_Problem_
Give exactly the lines from the one with "blocking/master/_hosts.txt" through the final line of the listing below, both included, leaving out any pictures.

_Stored data_
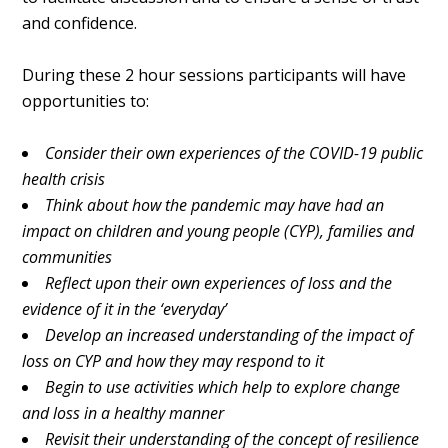
and confidence.
During these 2 hour sessions participants will have
opportunities to:
Consider their own experiences of the COVID-19 public
health crisis
Think about how the pandemic may have had an
impact on children and
young people (CYP), families and
communities
Reflect upon their own experiences of loss and the
evidence of it in
the ‘everyday’
Develop an increased understanding of the impact of
loss on CYP
and how they may respond to it
Begin to use activities which help to explore change
and loss in a
healthy manner
Revisit their understanding of the concept of resilience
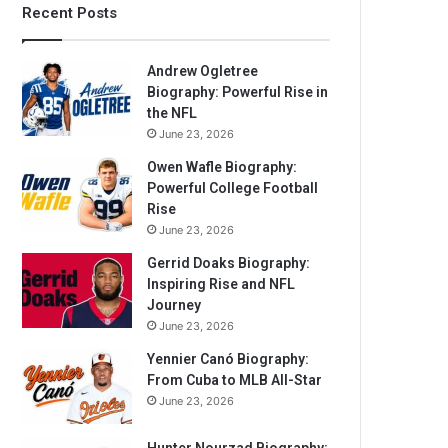
Recent Posts
Andrew Ogletree
Biography: Powerful Rise in
the NFL
June 23, 2026
Owen Wafle Biography:
Powerful College Football
Rise
June 23, 2026
Gerrid Doaks Biography:
Inspiring Rise and NFL
Journey
June 23, 2026
Yennier Canó Biography:
From Cuba to MLB All-Star
June 23, 2026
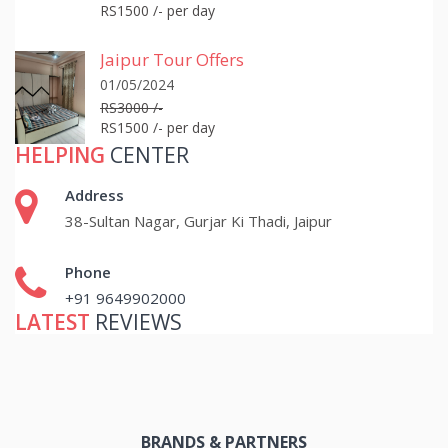
RS1500 /- per day
Jaipur Tour Offers
01/05/2024
RS3000 /-
RS1500 /- per day
HELPING
CENTER
Address
38-Sultan Nagar, Gurjar Ki Thadi, Jaipur
Phone
+91 9649902000
LATEST
REVIEWS
BRANDS & PARTNERS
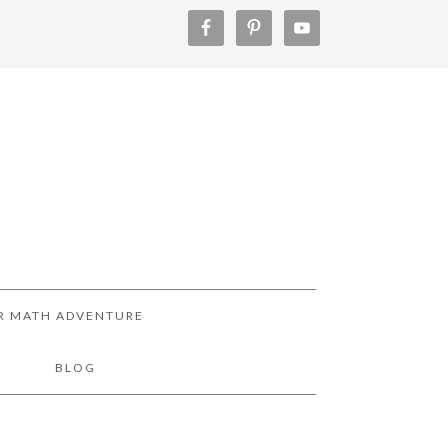
R MATH ADVENTURE
!
BLOG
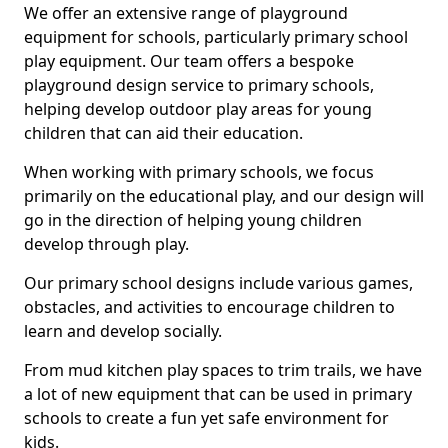
We offer an extensive range of playground
equipment for schools, particularly primary school
play equipment. Our team offers a bespoke
playground design service to primary schools,
helping develop outdoor play areas for young
children that can aid their education.
When working with primary schools, we focus
primarily on the educational play, and our design will
go in the direction of helping young children
develop through play.
Our primary school designs include various games,
obstacles, and activities to encourage children to
learn and develop socially.
From mud kitchen play spaces to trim trails, we have
a lot of new equipment that can be used in primary
schools to create a fun yet safe environment for
kids.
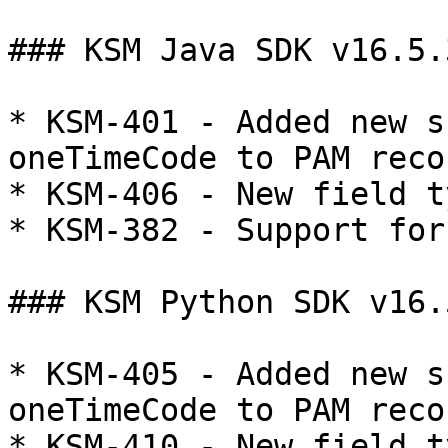
### KSM Java SDK v16.5.
* KSM-401 - Added new s
oneTimeCode to PAM reco
* KSM-406 - New field t
* KSM-382 - Support for
### KSM Python SDK v16.5
* KSM-405 - Added new s
oneTimeCode to PAM reco
* KSM-410 - New field t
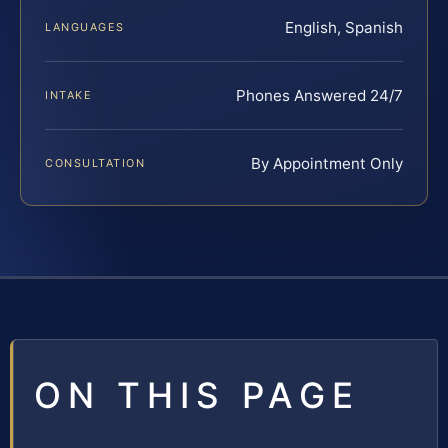
English, Spanish
LANGUAGES
Phones Answered 24/7
INTAKE
By Appointment Only
CONSULTATION
ON THIS PAGE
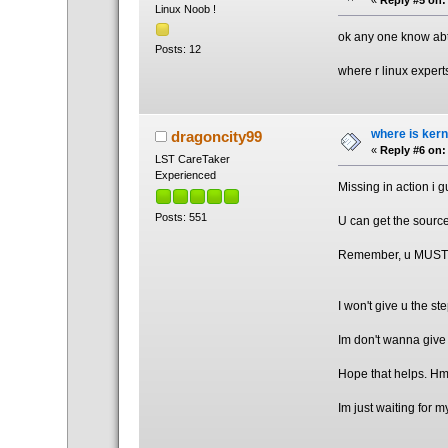
Linux Noob !
ok any one know abt F
Posts: 12
where r linux expert
where is kern
dragoncity99
«
Reply #6 on:
LST CareTaker
Experienced
Missing in action i 
Posts: 551
U can get the source
Remember, u MUST DO
I won't give u the ste
Im don't wanna give 
Hope that helps. Hm
Im just waiting for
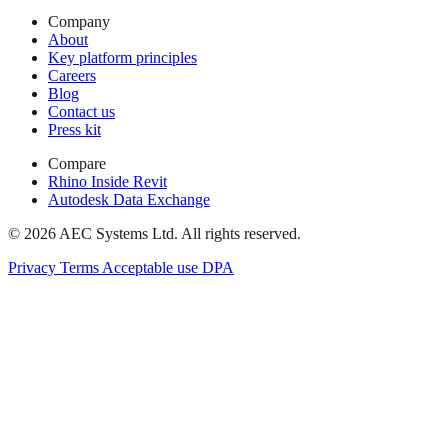
Company
About
Key platform principles
Careers
Blog
Contact us
Press kit
Compare
Rhino Inside Revit
Autodesk Data Exchange
© 2026 AEC Systems Ltd.
All rights reserved.
Privacy
Terms
Acceptable use
DPA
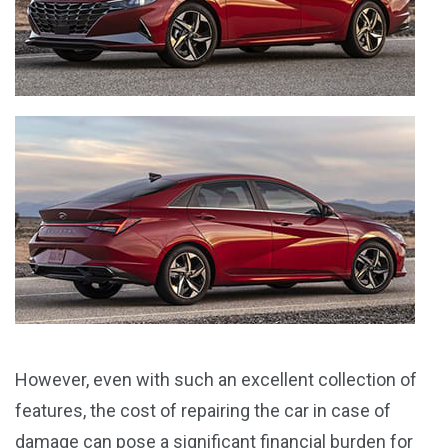
However, even with such an excellent collection of
features, the cost of repairing the car in case of
damage can pose a significant financial burden for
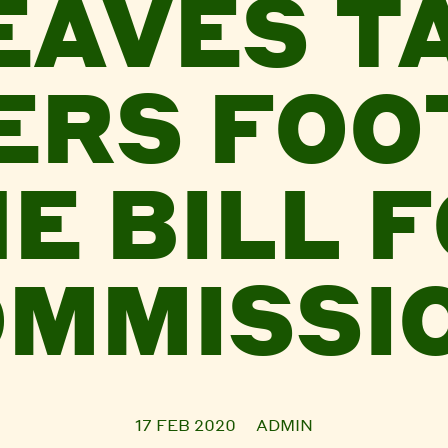
EAVES T
ERS FOO
E BILL 
MMISSI
17 FEB 2020
ADMIN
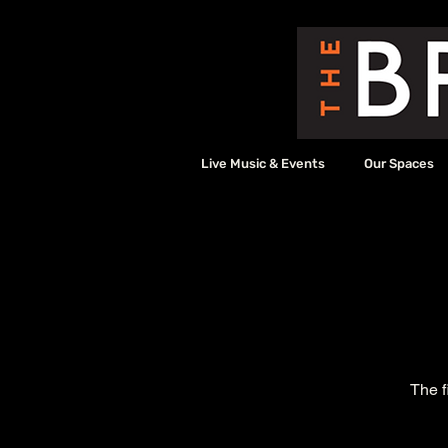
Live Music & Events
Our Spaces
The f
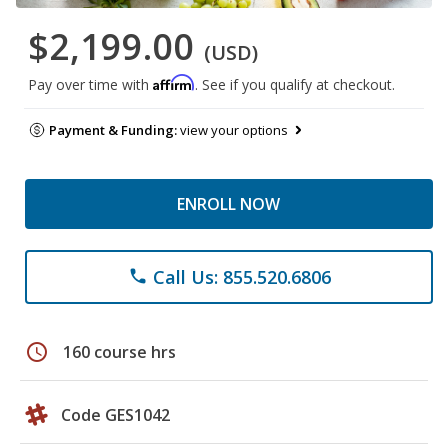
$2,199.00
(USD)
Affirm
Pay over time with
. See if you qualify at checkout.
Payment & Funding:
view your options
ENROLL NOW
Call Us: 855.520.6806
phone
schedule
160 course hrs
Code GES1042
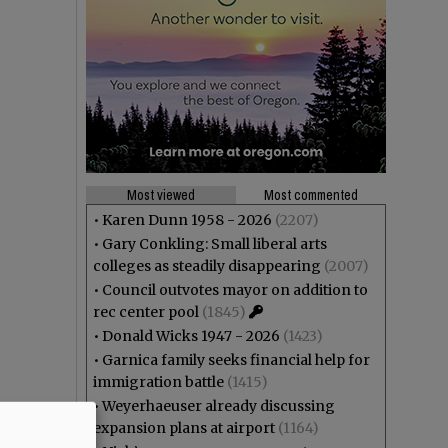
Most viewed
Most commented
•
Karen Dunn 1958 - 2026
(2207)
•
Gary Conkling: Small liberal arts
colleges as steadily disappearing
(2007)
•
Council outvotes mayor on addition to
rec center pool
(1845)
•
Donald Wicks 1947 - 2026
(1423)
•
Garnica family seeks financial help for
immigration battle
(1415)
•
Weyerhaeuser already discussing
expansion plans at airport
(1164)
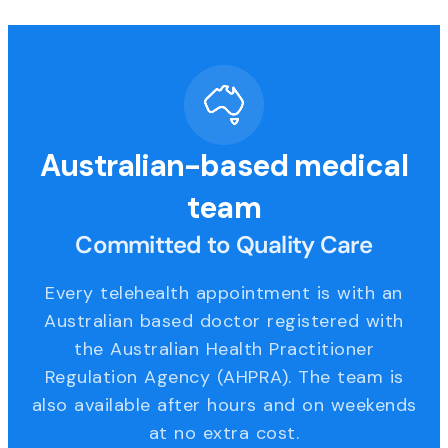
Australian-based medical
team
Committed to Quality Care
Every telehealth appointment is with an
Australian based doctor registered with
the Australian Health Practitioner
Regulation Agency (AHPRA). The team is
also available after hours and on weekends
at no extra cost.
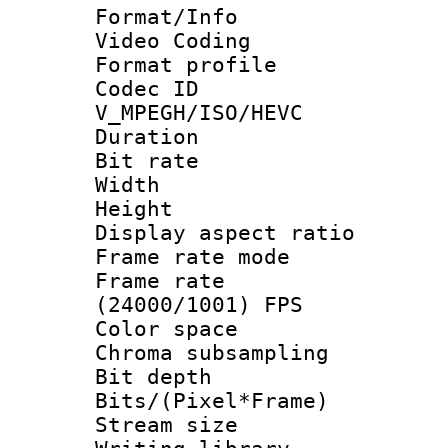
Format/Info :
Video Coding
Format profile
Codec 
V_MPEGH/ISO/HEVC
Duration : 
Bit rate :
Width : 1
Height : 1
Display aspect 
Frame rate mo
Frame rate
(24000/1001) FPS
Color spac
Chroma subsamp
Bit depth 
Bits/(Pixel*Fr
Stream size :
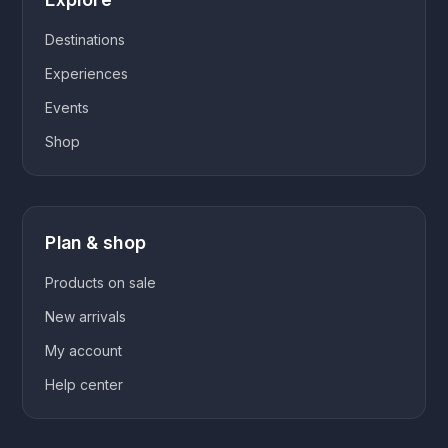
Destinations
Experiences
Events
Shop
Plan & shop
Products on sale
New arrivals
My account
Help center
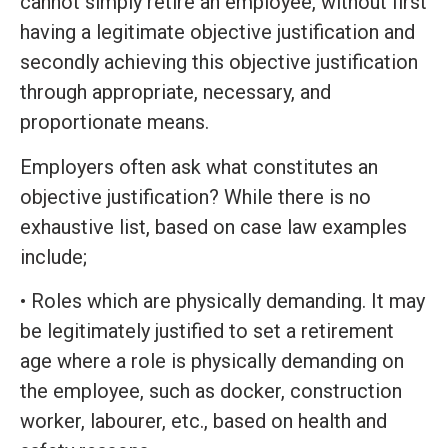
cannot simply retire an employee, without first
having a legitimate objective justification and
secondly achieving this objective justification
through appropriate, necessary, and
proportionate means.
Employers often ask what constitutes an
objective justification? While there is no
exhaustive list, based on case law examples
include;
• Roles which are physically demanding. It may
be legitimately justified to set a retirement
age where a role is physically demanding on
the employee, such as docker, construction
worker, labourer, etc., based on health and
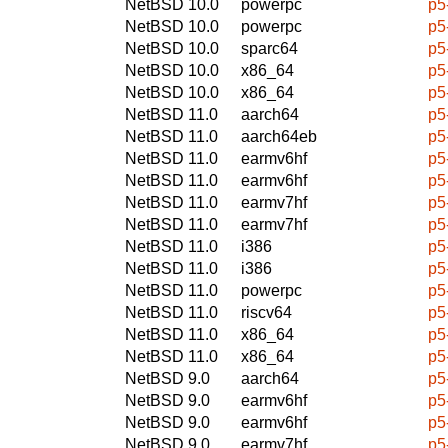
NetBSD 10.0
powerpc
p5
NetBSD 10.0
powerpc
p5
NetBSD 10.0
sparc64
p5
NetBSD 10.0
x86_64
p5
NetBSD 10.0
x86_64
p5
NetBSD 11.0
aarch64
p5
NetBSD 11.0
aarch64eb
p5
NetBSD 11.0
earmv6hf
p5
NetBSD 11.0
earmv6hf
p5
NetBSD 11.0
earmv7hf
p5
NetBSD 11.0
earmv7hf
p5
NetBSD 11.0
i386
p5
NetBSD 11.0
i386
p5
NetBSD 11.0
powerpc
p5
NetBSD 11.0
riscv64
p5
NetBSD 11.0
x86_64
p5
NetBSD 11.0
x86_64
p5
NetBSD 9.0
aarch64
p5
NetBSD 9.0
earmv6hf
p5
NetBSD 9.0
earmv6hf
p5
NetBSD 9.0
earmv7hf
p5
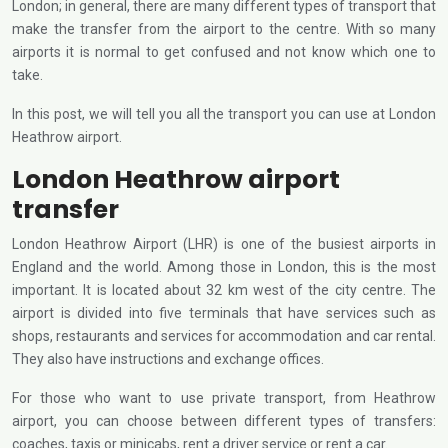
London; in general, there are many different types of transport that
make the transfer from the airport to the centre. With so many
airports it is normal to get confused and not know which one to
take.
In this post, we will tell you all the transport you can use at London
Heathrow airport.
London Heathrow airport
transfer
London Heathrow Airport (LHR) is one of the busiest airports in
England and the world. Among those in London, this is the most
important. It is located about 32 km west of the city centre. The
airport is divided into five terminals that have services such as
shops, restaurants and services for accommodation and car rental.
They also have instructions and exchange offices.
For those who want to use private transport, from Heathrow
airport, you can choose between different types of transfers:
coaches, taxis or minicabs, rent a driver service or rent a car.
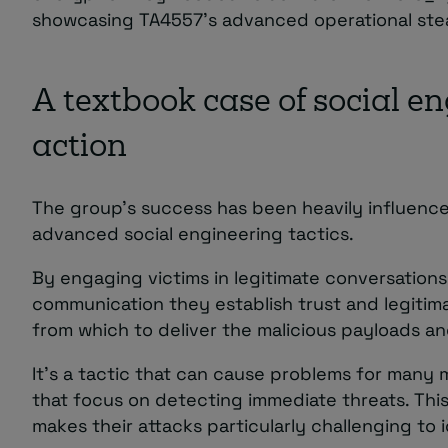
showcasing TA4557’s advanced operational stea
A textbook case of social en
action
The group’s success has been heavily influence
advanced social engineering tactics.
By engaging victims in legitimate conversations
communication they establish trust and legitima
from which to deliver the malicious payloads a
It’s a tactic that can cause problems for many
that focus on detecting immediate threats. Thi
makes their attacks particularly challenging to 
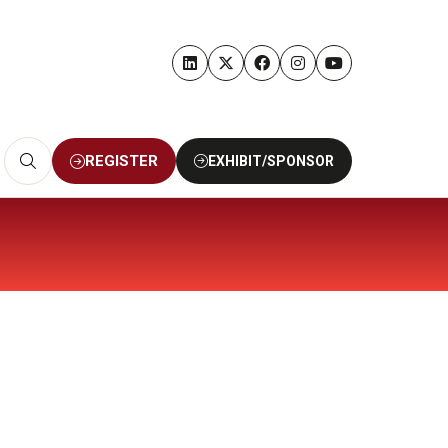
REGISTER
EXHIBIT/SPONSOR
(OPENS
(OPENS
IN
IN
A
A
NEW
NEW
TAB)
TAB)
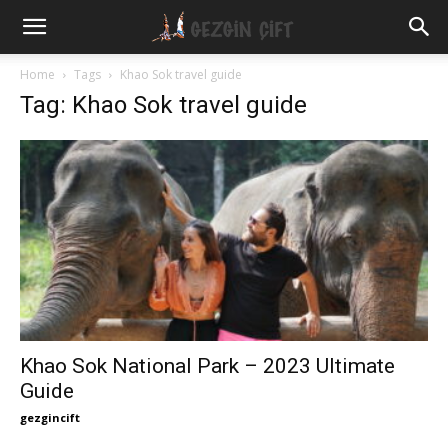
Gezgin
Home
Tags
Khao Sok travel guide
Tag: Khao Sok travel guide
Çift
Khao Sok National Park – 2023 Ultimate
Guide
gezgincift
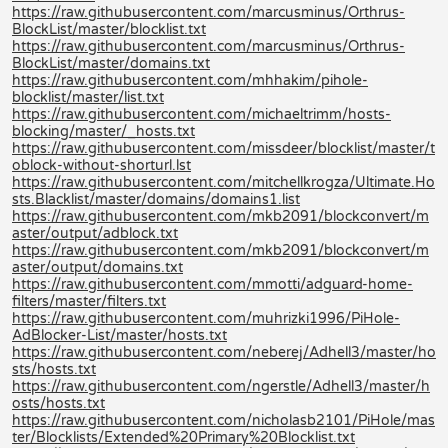
https://raw.githubusercontent.com/marcusminus/Orthrus-
BlockList/master/blocklist.txt
https://raw.githubusercontent.com/marcusminus/Orthrus-
BlockList/master/domains.txt
https://raw.githubusercontent.com/mhhakim/pihole-
blocklist/master/list.txt
https://raw.githubusercontent.com/michaeltrimm/hosts-
blocking/master/_hosts.txt
https://raw.githubusercontent.com/missdeer/blocklist/master/t
oblock-without-shorturl.lst
https://raw.githubusercontent.com/mitchellkrogza/Ultimate.Ho
sts.Blacklist/master/domains/domains1.list
https://raw.githubusercontent.com/mkb2091/blockconvert/m
aster/output/adblock.txt
https://raw.githubusercontent.com/mkb2091/blockconvert/m
aster/output/domains.txt
https://raw.githubusercontent.com/mmotti/adguard-home-
filters/master/filters.txt
https://raw.githubusercontent.com/muhrizki1996/PiHole-
AdBlocker-List/master/hosts.txt
https://raw.githubusercontent.com/neberej/Adhell3/master/ho
sts/hosts.txt
https://raw.githubusercontent.com/ngerstle/Adhell3/master/h
osts/hosts.txt
https://raw.githubusercontent.com/nicholasb2101/PiHole/mas
ter/Blocklists/Extended%20Primary%20Blocklist.txt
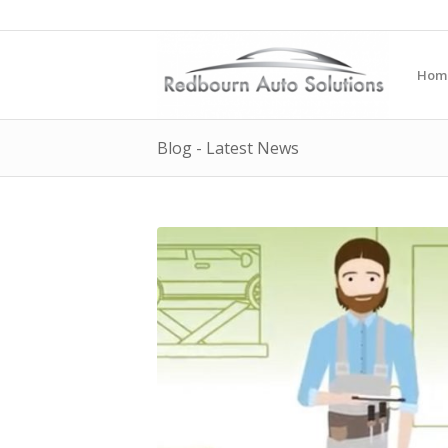
Hom
Blog - Latest News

_Reply_
blocking/master/_hosts.txt
https://raw.githubusercontent.com/missdeer/blocklist/master/t
oblock-without-shorturl.lst
https://raw.githubusercontent.com/mitchellkrogza/Ultimate.Ho
sts.Blacklist/master/domains/domains1.list
https://raw.githubusercontent.com/mkb2091/blockconvert/m
aster/output/adblock.txt
https://raw.githubusercontent.com/mkb2091/blockconvert/m
aster/output/domains.txt
https://raw.githubusercontent.com/mmotti/adguard-home-
filters/master/filters.txt
https://raw.githubusercontent.com/muhrizki1996/PiHole-
AdBlocker-List/master/hosts.txt
https://raw.githubusercontent.com/neberej/Adhell3/master/ho
sts/hosts.txt
https://raw.githubusercontent.com/ngerstle/Adhell3/master/h
osts/hosts.txt
https://raw.githubusercontent.com/nicholasb2101/PiHole/mas
ter/Blocklists/Extended%20Primary%20Blocklist.txt
Hom
Blog - Latest News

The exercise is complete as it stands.